Vogel v. Los Angeles County

Citation64 Cal.Rptr. 409,68 Cal.2d 18
CourtUnited States State Supreme Court (California)
Decision Date21 December 1967
Parties, 434 P.2d 961 Robert S. VOGEL, Plaintiff and Respondent, v. COUNTY OF LOS ANGELES et al., Defendants and Appellants. L.A. 29515.

[434 P.2d 962] [68 Cal.2d 19] Harold W. Kennedy and John D. Maharg, County Counsel, Robert C. Lynch, Assistant County Counsel, and Donald K. Byrne, Deputy County Counsel, for defendants and appellants.

A. L. Wirin, Fred Okrand and Laurence R. Sperber, Los Angeles, for plaintiff and respondent.

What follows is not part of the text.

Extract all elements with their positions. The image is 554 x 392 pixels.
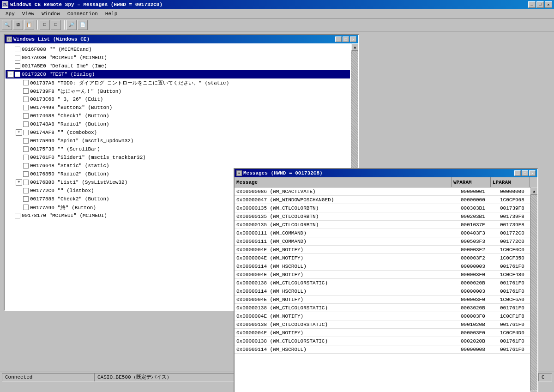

Albert M. Bendich, Berkeley, Coleman A. Blease, Sacramento, Richard Jennings, Robert M. O'Neil, Berkeley, Marshall W. Krause, San Francisco, and Paul N. Halvonik as amici curiae on behalf of plaintiff and respondent.

PETERS, Justice.

Defendants appeal, in this taxpayer's action, from a summary judgment enjoining them from expending public funds (Code Civ.Proc. § 526a), for administering or enforcing the second paragraph of the oath required of public employees by section 3 of article XX of the California Constitution. The trial court held that the second paragraph of the oath is invalid, and granted the injunction. We agree with this determination.

Section 3 of article XX of the California Constitution provides:

'Members of the Legislature, and all public officers and [68 Cal.2d 20] employees, executive, legislative, and judicial, except such inferior officers and employees as may be by law exempted, shall, before they enter upon the duties of their respective offices, take and subscribe the following oath or affirmation:

"I, .........., do solemnly swear (or affirm) that I will support and defend the Constitution of the United States and the Constitution of the State of California against all enemies, foreign and domestic; that I will bear true faith and allegiance to the Constitution of the United States and the Constitution of the State of California; that I take this obligation freely, without any mental reservation or purpose of evasion; and that I will well and faithfully discharge the duties upon which I am about to enter.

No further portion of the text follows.